C’est une culture pour tous ceux qui aiment le jeu. Une culture qui rassemble autour de la beauté, de la création et de l’incertitude. Le football fait partager des émotions qui sont incroyables. Prenons l’exemple de la finale de la Coupe du Monde au Qatar contre l’Argentine. On a vécu un moment extraordinaire dans ce match car pendant 20 minutes les joueurs se sont libérés de toute contrainte. Il n’y avait plus de stratégie ou presque. La rencontre est devenue une formidable cour de récréation. Un moment de pur bonheur. Le football c’est une culture populaire et je lui reconnais la fragilité de toutes les activités humaines. Que ce soit le théâtre ou la musique… ces activités sont menacées par une société qui est devenue marchande et dans laquelle ou oublie l’essentiel.
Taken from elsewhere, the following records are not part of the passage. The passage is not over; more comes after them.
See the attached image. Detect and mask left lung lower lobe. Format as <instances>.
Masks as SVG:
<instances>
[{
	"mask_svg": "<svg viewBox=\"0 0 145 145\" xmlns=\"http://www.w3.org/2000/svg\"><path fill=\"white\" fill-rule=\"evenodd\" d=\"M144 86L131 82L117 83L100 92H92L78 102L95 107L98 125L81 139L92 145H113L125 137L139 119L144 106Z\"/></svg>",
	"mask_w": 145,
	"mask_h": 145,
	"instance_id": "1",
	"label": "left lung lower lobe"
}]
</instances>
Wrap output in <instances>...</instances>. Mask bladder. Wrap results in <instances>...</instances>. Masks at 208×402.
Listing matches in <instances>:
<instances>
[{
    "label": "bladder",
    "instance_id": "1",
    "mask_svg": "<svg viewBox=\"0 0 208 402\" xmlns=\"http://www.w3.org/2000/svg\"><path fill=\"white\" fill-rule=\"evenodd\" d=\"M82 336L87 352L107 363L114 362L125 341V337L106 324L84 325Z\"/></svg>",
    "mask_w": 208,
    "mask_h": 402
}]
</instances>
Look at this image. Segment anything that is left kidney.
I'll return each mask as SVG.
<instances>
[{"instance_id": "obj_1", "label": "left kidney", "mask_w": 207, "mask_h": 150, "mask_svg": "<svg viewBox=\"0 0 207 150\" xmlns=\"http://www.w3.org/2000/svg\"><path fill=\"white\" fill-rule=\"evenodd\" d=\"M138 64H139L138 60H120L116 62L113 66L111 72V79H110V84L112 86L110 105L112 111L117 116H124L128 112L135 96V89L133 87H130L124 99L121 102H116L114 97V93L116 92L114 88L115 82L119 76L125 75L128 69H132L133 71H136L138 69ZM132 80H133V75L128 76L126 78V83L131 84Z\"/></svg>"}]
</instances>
Quelle est à votre avis la nature de cette menace ?
Le spectacle devient plus important que le jeu. Le stade appartient dorénavant à la télévision. Le flux d’image que l’on déverse sur les écrans devient obscène. Les moments de sincérité sont devenus très rares et il y a beaucoup de superficialité dans tout cela. J’ai regardé les championnats du monde d’athlétisme. A quoi bon suivre les athlètes dans la salle d’appel juste avant la compétition. Les montrer ensuite dans le bus en train de faire le show. L’intimité n’est plus préservée. Je ne dis pas qu’hier c’était forcément mieux mais je pense qu’aujourd’hui c’est une véritable catastrophe. Dans le football nous assistons aux mêmes dérives. C’est le grand cirque. La télévision a volé l’identité du football. La grande société du spectacle est très dangereuse parce qu’elle n’est pas critiquable.
Est-ce que le football peut tout de même rester une culture populaire malgré toutes les évolutions actuelles auxquelles nous assistons ?
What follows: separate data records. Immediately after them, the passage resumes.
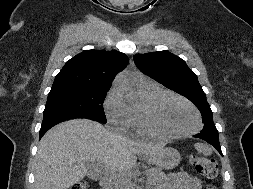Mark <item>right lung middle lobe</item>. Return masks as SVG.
<instances>
[{
    "instance_id": "right-lung-middle-lobe-1",
    "label": "right lung middle lobe",
    "mask_w": 253,
    "mask_h": 189,
    "mask_svg": "<svg viewBox=\"0 0 253 189\" xmlns=\"http://www.w3.org/2000/svg\"><path fill=\"white\" fill-rule=\"evenodd\" d=\"M110 87H59L48 94L44 118L72 116L106 123L103 102Z\"/></svg>"
}]
</instances>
Ce n’est pas le football lui-même qui est responsable de cette autodestruction. Il n’est que le reflet de la société ni plus ni moins. Nous vivons du point de vue de l’humanité et du partage dans une période de forte régression. Le football joue le rôle qu’on lui demande de jouer. A vrai dire avec la démultiplication des compétitions on assiste à 5 matchs intéressants par saison. Le reste n’est que profit, massification et répétition. Il arrivera un jour ou nous en aurons marre de vivre dans ce monde qui privilégie l’argent et le spectacle. Même quelqu’un comme Michel Platini qui a été pourtant un acteur majeur de ce football business ne souhaitait pas que celui-ci s’engage dans une telle direction.
Est-ce que les passionnés du football sont en mesure de résister à cette stratégie de l’image et de la marchandisation ?
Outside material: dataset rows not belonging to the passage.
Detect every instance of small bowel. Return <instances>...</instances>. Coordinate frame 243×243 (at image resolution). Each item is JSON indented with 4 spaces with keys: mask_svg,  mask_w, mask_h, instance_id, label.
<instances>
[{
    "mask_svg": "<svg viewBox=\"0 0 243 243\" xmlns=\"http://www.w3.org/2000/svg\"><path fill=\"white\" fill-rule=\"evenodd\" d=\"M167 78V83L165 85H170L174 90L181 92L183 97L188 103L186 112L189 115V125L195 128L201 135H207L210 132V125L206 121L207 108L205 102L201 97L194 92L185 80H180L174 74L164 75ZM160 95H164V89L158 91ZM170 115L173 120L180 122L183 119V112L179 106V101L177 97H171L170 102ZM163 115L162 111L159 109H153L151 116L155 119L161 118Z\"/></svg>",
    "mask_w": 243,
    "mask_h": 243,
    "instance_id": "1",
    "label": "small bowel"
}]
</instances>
Je l’espère mais pour l’instant la passivité domine. Il y a un risque c’est que l’image imposée par la télévision rende fade le réel. Ce qui m’effraie le plus c’est de voir comment cette stratégie infuse et perfuse au niveau des plus jeunes. J’ai assisté il y a quelques temps à une compétition internationale avec les meilleurs clubs européens. Un immense écran avec, dans les postures, de l’imitation et dans le jeu une absence de création et de caractère unique. On ne peut plus parler de football comme en parlait merveilleusement Pier Paolo Pasolini sans parler aussi de la société.
Dans la préface du livre « Le grand Footoir » vous dites que nous n’avons pas renoncé à entrer dans ce rêve qu’on voudrait nous confisquer. Comment faites-vous pour vous préserver votre passion pour le football ?
En premier lieu, je choisis les matchs que je veux regarder. Nous ne sommes pas seulement des sujets obligés de subir. Chacun d’entre nous peut être acteur de sa propre passion. Je n’écoute pas les commentaires. Tout ce qui est hystérique et déraisonnable ne m’intéresse pas. Je vais voir les matchs dans un café. Cela crée du lien. Devoir être le lundi sur Prime et le mardi sur Be IN Sport je trouve que c’est du mépris pour les passionnés de foot.